Targets in the amino acid coding region (CDS) of a gene’s mRNA may be as frequent as those in the previously known 3´UTR, according to Nature paper.

A group of researchers and computational scientists have revealed a new region of a gene’s mRNA that miRNAs access. In fact, they showed that miRNA targets in this area, the amino acid coding region (CDS), may be as frequent as those in the mRNA’s 3´ untranslated region (3´UTR). Previously, miRNAs were assumed to interact primarily through the 3´UTR.

The investigators used three miRNAs whose expression increases upon differentiation of mouse embryonic stem cells (ESCs). They observed that transcription factors Nanog, Oct4, and Sox2 (central to maintaining the pluripotency of mouse ESCs and determining the initiation of differentiation) are controlled via their CDS region by the three studied miRNAs.

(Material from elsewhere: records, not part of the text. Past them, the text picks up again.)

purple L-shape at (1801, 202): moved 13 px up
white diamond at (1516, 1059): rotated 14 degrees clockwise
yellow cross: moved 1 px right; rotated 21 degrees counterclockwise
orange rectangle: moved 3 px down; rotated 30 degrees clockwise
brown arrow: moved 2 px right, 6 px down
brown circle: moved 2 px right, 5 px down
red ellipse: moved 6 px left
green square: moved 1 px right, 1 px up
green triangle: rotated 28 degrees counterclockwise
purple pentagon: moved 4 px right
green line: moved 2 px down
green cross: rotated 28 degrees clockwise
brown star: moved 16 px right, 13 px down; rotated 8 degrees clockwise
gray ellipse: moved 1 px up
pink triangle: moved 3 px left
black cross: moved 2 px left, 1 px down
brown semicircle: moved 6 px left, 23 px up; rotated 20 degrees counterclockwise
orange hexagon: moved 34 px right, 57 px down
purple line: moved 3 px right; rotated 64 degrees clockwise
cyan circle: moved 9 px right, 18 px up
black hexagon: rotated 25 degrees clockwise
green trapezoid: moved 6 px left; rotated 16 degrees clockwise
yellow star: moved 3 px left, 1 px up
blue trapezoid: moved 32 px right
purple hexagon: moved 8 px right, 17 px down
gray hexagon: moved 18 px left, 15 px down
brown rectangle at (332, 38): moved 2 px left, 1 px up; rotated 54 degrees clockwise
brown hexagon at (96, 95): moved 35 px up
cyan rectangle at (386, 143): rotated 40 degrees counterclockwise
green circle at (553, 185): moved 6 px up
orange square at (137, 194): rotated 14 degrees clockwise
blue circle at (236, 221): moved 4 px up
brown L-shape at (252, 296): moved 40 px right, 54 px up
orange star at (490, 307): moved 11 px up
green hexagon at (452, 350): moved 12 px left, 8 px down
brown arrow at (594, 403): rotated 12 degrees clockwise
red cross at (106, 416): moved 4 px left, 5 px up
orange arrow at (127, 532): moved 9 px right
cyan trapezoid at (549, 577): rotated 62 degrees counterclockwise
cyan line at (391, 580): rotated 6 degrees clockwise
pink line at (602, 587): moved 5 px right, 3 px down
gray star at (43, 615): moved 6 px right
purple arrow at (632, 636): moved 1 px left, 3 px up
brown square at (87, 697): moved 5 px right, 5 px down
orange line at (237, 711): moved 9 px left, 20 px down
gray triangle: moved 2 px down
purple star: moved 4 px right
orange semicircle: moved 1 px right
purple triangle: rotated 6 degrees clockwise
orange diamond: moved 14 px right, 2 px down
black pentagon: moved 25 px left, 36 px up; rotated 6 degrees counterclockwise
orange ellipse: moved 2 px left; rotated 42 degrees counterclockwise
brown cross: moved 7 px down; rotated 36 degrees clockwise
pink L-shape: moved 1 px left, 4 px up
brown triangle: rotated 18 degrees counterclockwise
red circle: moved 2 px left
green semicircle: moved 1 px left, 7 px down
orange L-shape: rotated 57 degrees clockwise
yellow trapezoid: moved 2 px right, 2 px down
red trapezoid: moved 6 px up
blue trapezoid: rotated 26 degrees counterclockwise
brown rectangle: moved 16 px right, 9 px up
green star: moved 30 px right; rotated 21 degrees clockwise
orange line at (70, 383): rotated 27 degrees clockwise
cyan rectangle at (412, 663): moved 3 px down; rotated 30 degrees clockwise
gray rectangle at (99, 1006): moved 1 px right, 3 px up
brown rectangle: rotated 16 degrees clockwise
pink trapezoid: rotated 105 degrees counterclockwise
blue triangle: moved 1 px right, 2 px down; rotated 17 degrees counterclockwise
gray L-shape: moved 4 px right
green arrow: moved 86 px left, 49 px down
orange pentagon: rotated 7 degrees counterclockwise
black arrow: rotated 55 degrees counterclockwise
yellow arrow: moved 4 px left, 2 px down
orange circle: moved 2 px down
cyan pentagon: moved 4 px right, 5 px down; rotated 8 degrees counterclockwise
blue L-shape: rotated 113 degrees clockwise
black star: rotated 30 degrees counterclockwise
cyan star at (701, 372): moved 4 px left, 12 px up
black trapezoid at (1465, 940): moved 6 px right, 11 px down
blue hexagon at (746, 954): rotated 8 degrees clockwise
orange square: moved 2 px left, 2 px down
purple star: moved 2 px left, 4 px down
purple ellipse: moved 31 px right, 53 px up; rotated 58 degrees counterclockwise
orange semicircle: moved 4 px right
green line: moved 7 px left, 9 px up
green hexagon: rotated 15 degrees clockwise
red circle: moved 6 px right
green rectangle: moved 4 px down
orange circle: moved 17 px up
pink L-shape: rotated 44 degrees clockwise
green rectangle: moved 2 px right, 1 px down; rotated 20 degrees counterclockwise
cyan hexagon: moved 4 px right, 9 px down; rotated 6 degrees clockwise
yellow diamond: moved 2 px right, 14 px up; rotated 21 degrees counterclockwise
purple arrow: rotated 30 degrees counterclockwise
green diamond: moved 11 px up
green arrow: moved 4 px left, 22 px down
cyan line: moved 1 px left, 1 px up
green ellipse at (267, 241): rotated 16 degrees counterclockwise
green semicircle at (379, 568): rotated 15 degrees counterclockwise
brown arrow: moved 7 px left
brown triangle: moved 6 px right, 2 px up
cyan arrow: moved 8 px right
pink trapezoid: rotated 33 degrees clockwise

By introducing mutations at the identified target locations, the scientists showed that they could prevent the down-regulation of these transcription factors and delay stem cell differentiation.

They also found that the sequence of the majority of validated miRNA targets was not conserved in mice and rhesus monkeys for Nanog, Oct4, and Sox2. This implies that seeking supposed miRNA targets by aligning the instances of a gene across different organisms will underestimate the number of genuine miRNA targets.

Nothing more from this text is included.